Задача эта не из простых. Ее сколь-нибудь удовлетворительное разрешение невозможно в кратком и очень поверхностном эссе, в которым мы сознательно будем избегать погружения в необозримую толщу историософских и историографических напластований, накопившихся за пятисотлетнюю историю европейской науки. Полноценный научный текст потребовал бы учета не только уже ставших классическими историософских концепций, но и новых, неизвестных ранее источников, которые продолжают вводиться в научный оборот, существенным образом меняя наши представления о рассматриваемой эпохе. Оставляя эту задачу специалистам, мы постараемся высказать лишь самые общие соображения, на которые мы были вдохновлены работами наших коллег1. Надеемся, что дефицит фундированности будет хотя бы отчасти скомпенсирован концептуальностью.
Прежде чем предложить свое видение феномена «деэллинизации», попытаемся осмыслить сам феномен эллинизма. Помимо общеизвестной политической составляющей, связанной с военным противостоянием греческого мира и Персии и походами Александра Македонского, сердцевиной эллинистической цивилизации следует признать греческий язык. Причем не столько разговорное койнэ как средство транснациональной коммуникации, сколько книжный греческий, общепризнанный эталонный язык литературы. Примечательно, что сам этот столь привычный нам термин — litteratura — представляет собой латинизм эпохи ранней империи; в древнегреческом классической эпохи аналога этому слову нет2, а между тем без него немыслима эллинистическая цивилизация (как, заметим, и постренессансная европейская). Это значит, что греческая литература как феномен рождается в эпоху эллинизма — и, на наш взгляд, составляет его ядро. Литература — не просто книги; это — определенная совокупность письменных текстов, обязательных для ознакомления в процессе образования. Поэтому литература неотделима от школы — еще одной фундаментальной новации эллинской культуры. Возникающая в эпоху высокой Античности как клуб для приятного времяпрепровождения досужих (σχολή — досуг) любителей философских бесед, ко временам империи школа превращается в универсальный инструмент массового воспитания (образования) в самых разных сферах, от астрономии до военного дела3. В отличие от древневосточных училищ письма, воспроизводивших храмовую и дворцовую обслугу, школы эпохи эллинизма были отнюдь не ограничены утилитарными нуждами. Напротив, со времен Платона одним из ключевых моментов всей системы образования была установка не на практику, а на теорию, не на образец, а на идеал.
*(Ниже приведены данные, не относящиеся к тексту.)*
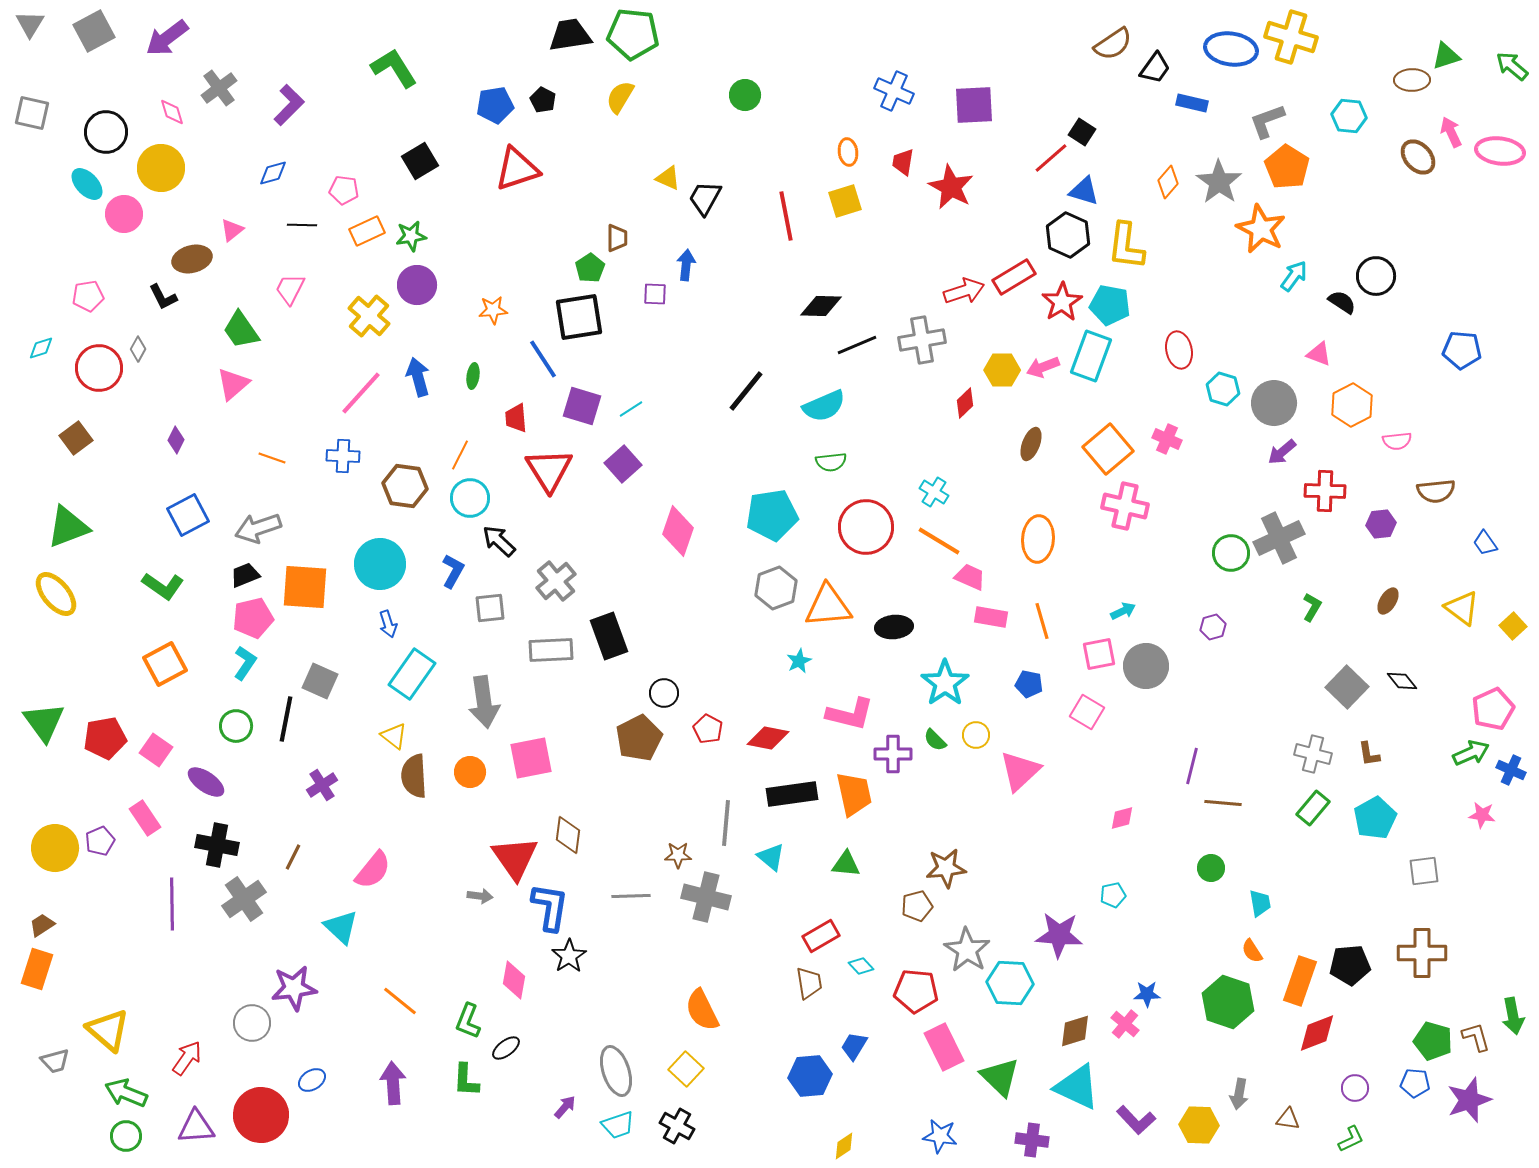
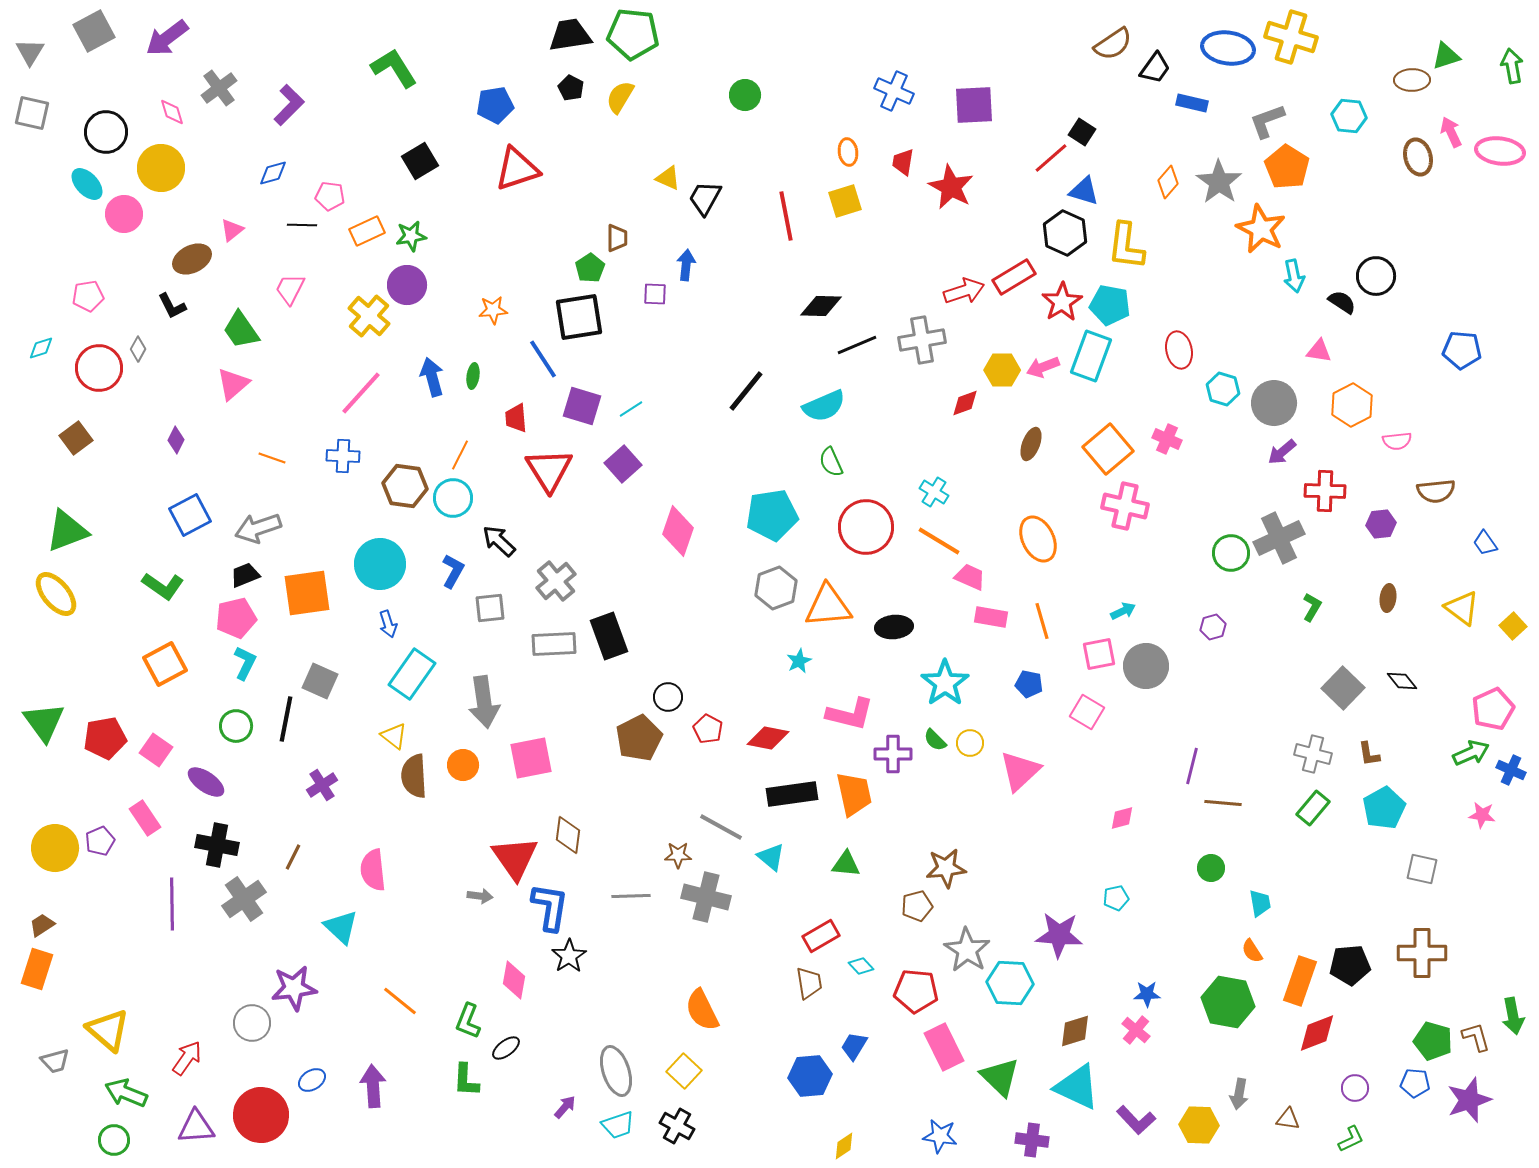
gray triangle at (30, 24): moved 28 px down
blue ellipse at (1231, 49): moved 3 px left, 1 px up
green arrow at (1512, 66): rotated 40 degrees clockwise
black pentagon at (543, 100): moved 28 px right, 12 px up
brown ellipse at (1418, 157): rotated 27 degrees clockwise
pink pentagon at (344, 190): moved 14 px left, 6 px down
black hexagon at (1068, 235): moved 3 px left, 2 px up
brown ellipse at (192, 259): rotated 12 degrees counterclockwise
cyan arrow at (1294, 276): rotated 132 degrees clockwise
purple circle at (417, 285): moved 10 px left
black L-shape at (163, 297): moved 9 px right, 9 px down
pink triangle at (1319, 354): moved 3 px up; rotated 12 degrees counterclockwise
blue arrow at (418, 377): moved 14 px right
red diamond at (965, 403): rotated 24 degrees clockwise
green semicircle at (831, 462): rotated 72 degrees clockwise
cyan circle at (470, 498): moved 17 px left
blue square at (188, 515): moved 2 px right
green triangle at (68, 527): moved 1 px left, 4 px down
orange ellipse at (1038, 539): rotated 30 degrees counterclockwise
orange square at (305, 587): moved 2 px right, 6 px down; rotated 12 degrees counterclockwise
brown ellipse at (1388, 601): moved 3 px up; rotated 24 degrees counterclockwise
pink pentagon at (253, 618): moved 17 px left
gray rectangle at (551, 650): moved 3 px right, 6 px up
cyan L-shape at (245, 663): rotated 8 degrees counterclockwise
gray square at (1347, 687): moved 4 px left, 1 px down
black circle at (664, 693): moved 4 px right, 4 px down
yellow circle at (976, 735): moved 6 px left, 8 px down
orange circle at (470, 772): moved 7 px left, 7 px up
cyan pentagon at (1375, 818): moved 9 px right, 10 px up
gray line at (726, 823): moved 5 px left, 4 px down; rotated 66 degrees counterclockwise
pink semicircle at (373, 870): rotated 135 degrees clockwise
gray square at (1424, 871): moved 2 px left, 2 px up; rotated 20 degrees clockwise
cyan pentagon at (1113, 895): moved 3 px right, 3 px down
green hexagon at (1228, 1002): rotated 9 degrees counterclockwise
pink cross at (1125, 1024): moved 11 px right, 6 px down
yellow square at (686, 1069): moved 2 px left, 2 px down
purple arrow at (393, 1083): moved 20 px left, 3 px down
green circle at (126, 1136): moved 12 px left, 4 px down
Итак, литература и изучающая ее школа — вот два главных компонента позднеантичной цивилизации. Благодаря им к началу нашей эры все Средиземноморье покрылось разного рода текстами — надписями, записями, записками, свитками, кодексами, выполненными на камне, металле, папирусе, пергамене. Грамотность стала массовым явлением, а библиотеки — признаком престижа. Увы, до нас дошли лишь ничтожные крупицы этой колоссальной письменной культуры — и остается только изумляться, какими текстами могли быть заполнены 900 тысяч (!) томов при александрийском Мусейоне4.
Эллинистическую цивилизацию можно без всяких преувеличений назвать цивилизацией книг. Но что это были за книги? В отличие от библиотеки Ашшурбанипала, забитой узко-специальными текстами, греческие культурные центры хранили литературу в нашем смысле слова — труды, читать которые было не просто полезно, но интересно и приятно. Это были сочинения историков, философов, поэтов, драматургов. Но в центре внимания был, конечно, Гомер. Именно «Илиада» и «Одиссея», эти загадочные древнейшие памятники европейского эпоса, были предметом бесконечных толкований, комментариев и подражаний. Поэмы заучивали наизусть в школах, ученые схолии к ним во много раз превосходили по объему сам их текст. Гомеровский эпос можно без преувеличения назвать эпицентром всей греческой культуры.
Главный вызов, перед которым оказалась эпоха поздней Античности, заключался в нарастании противоречия между необычайно разросшейся сферой эллинистической культуры и ослаблением заложенного в нее идейного ядра — греческой религиозно-исторической традиции. Между тем именно в античной философии была выявлена и предельно ясно сформулирована оппозиция «практика — теория», лежащая в основе успеха любой интеллектуально осмысленной человеческой деятельности. Эллинистическая культура, достигшая впечатляющих «практических» результатов — очевидных даже сегодня хотя бы при взгляде на руины античных городов, — начала испытывать серьезные сложности в области своего умозрительного фундамента. Сначала философам, а затем и все более широким слоям общества становилось очевидным, что ни гомеровский эпос, ни мифологические сказания, ни другие древние тексты не способны выполнять
главную задачу культурного ядра — ясно и убедительно разъяснять начала мироздания и принципы социального поведения.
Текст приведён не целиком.